Sur le bien-fondé du jugement attaqué :

2. Aux termes de l'article L. 4121-5 du code de la défense : " Les militaires peuvent être appelés à servir en tout temps et en tout lieu (...) ". Il appartient dès lors à l'autorité militaire d'apprécier l'intérêt du service pour prononcer la mutation des personnels. Par ailleurs, aux termes de l'article L. 4137-2 du code de la défense : " Les sanctions disciplinaires applicables aux militaires sont réparties en trois groupes : 1° Les sanctions du premier groupe sont : a) L'avertissement ; b) La consigne ; c) La réprimande ; d) Le blâme ; e) Les arrêts ; f) Le blâme du ministre ; 2° Les sanctions du deuxième groupe sont : a) L'exclusion temporaire de fonctions pour une durée maximale de cinq jours privative de toute rémunération ; b) L'abaissement temporaire d'échelon ; c) La radiation du tableau d'avancement ; 3° Les sanctions du troisième groupe sont : a) Le retrait d'emploi, défini par les dispositions de l'article L.4138-15 ; b) La radiation des cadres ou la résiliation du contrat ". Enfin, aux termes de l'article L. 4137-1 du même code : " (...) Le militaire à l'encontre duquel une procédure de sanction est engagée a droit à la communication de son dossier individuel, à l'information par son administration de ce droit, à la préparation et à la présentation de sa défense (...) ".

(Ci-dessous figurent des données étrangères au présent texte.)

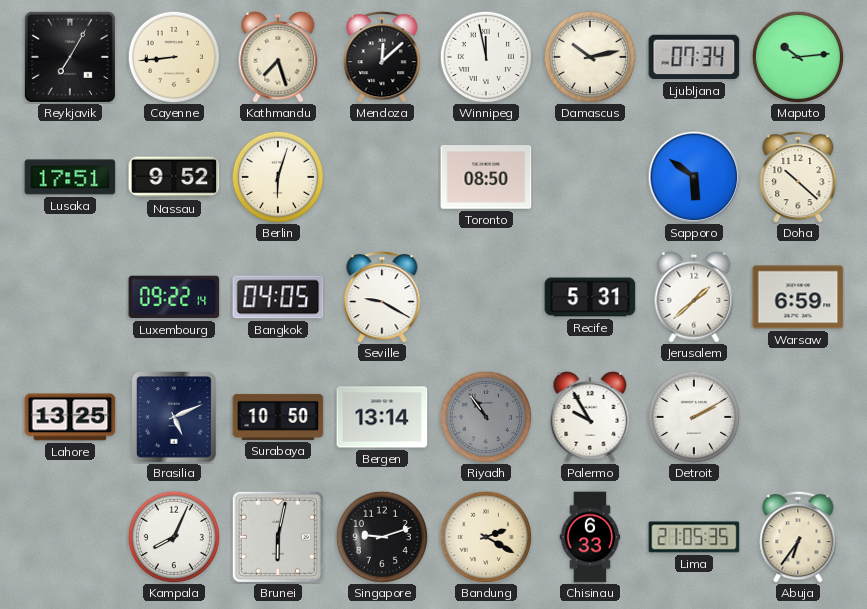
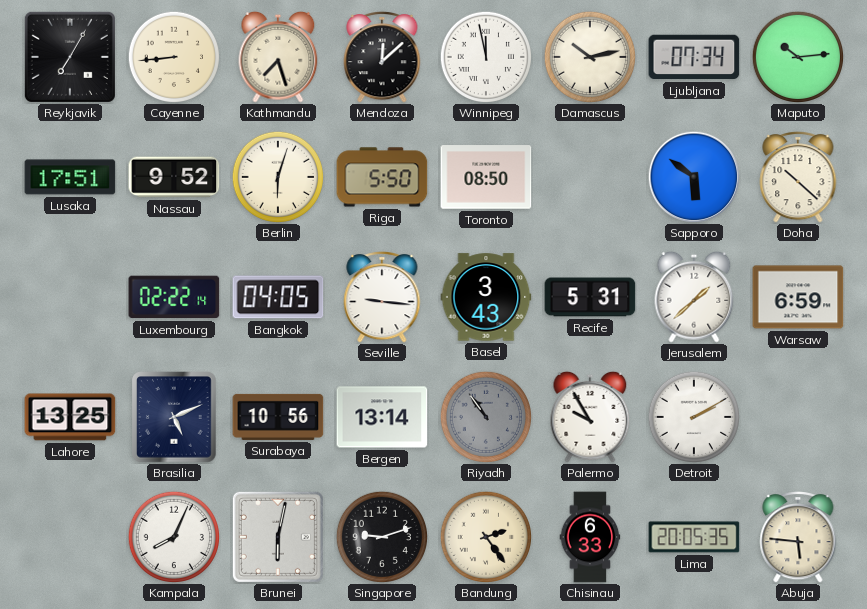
Riga: none -> 5:50
Luxembourg: 09:22 -> 02:22
Seville: 9:20 -> 9:16
Basel: none -> 3:43
Surabaya: 10:50 -> 10:56
Bandung: 2:20 -> 2:24
Lima: 21:05 -> 20:05
Abuja: 6:36 -> 5:46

3. La mutation dans l'intérêt du service constitue une sanction déguisée dès lors qu'il est établi que l'auteur de l'acte a eu l'intention de sanctionner l'agent et que la décision a porté atteinte à la situation professionnelle et matérielle de ce dernier.

4. Pour prononcer une mutation d'office dans l'intérêt du service à l'encontre de Mme B..., la décision ministérielle du 7 décembre 2020 relève la création d'une société ayant pour objet un commerce de produits de la mer dont le siège social est fixé au logement concédé par nécessité de service sans autorisation préalable de sa hiérarchie au titre du cumul d'activité, l'information de la hiérarchie de la création de cette société le 5 septembre 2019, peu avant la diffusion d'un reportage télévisé, ainsi que l'ouverture d'une enquête préliminaire qui " a permis d'établir que l'adjudant D... et sa compagne le gendarme B... avaient commis des faits susceptibles de constituer des infractions pénales (gestion de fait, conflit d'intérêt et travail dissimulé) ". Elle indique également que les faits commis par le gendarme B... ont porté atteinte à l'honneur et à la dignité de la fonction de gendarme et mentionne un courrier du 17 décembre 2019 du procureur de la République informant le commandement qu'il estimait que l'adjudant D... et le gendarme B... avaient " perdu tout crédit et toute confiance pour pouvoir exercer leurs fonctions dans le ressort du TPI de Nouméa ". Le ministre en déduit que, compte tenu notamment des répercussions médiatiques de l'affaire, le maintien du gendarme B... est de nature à porter atteinte au bon fonctionnement du service.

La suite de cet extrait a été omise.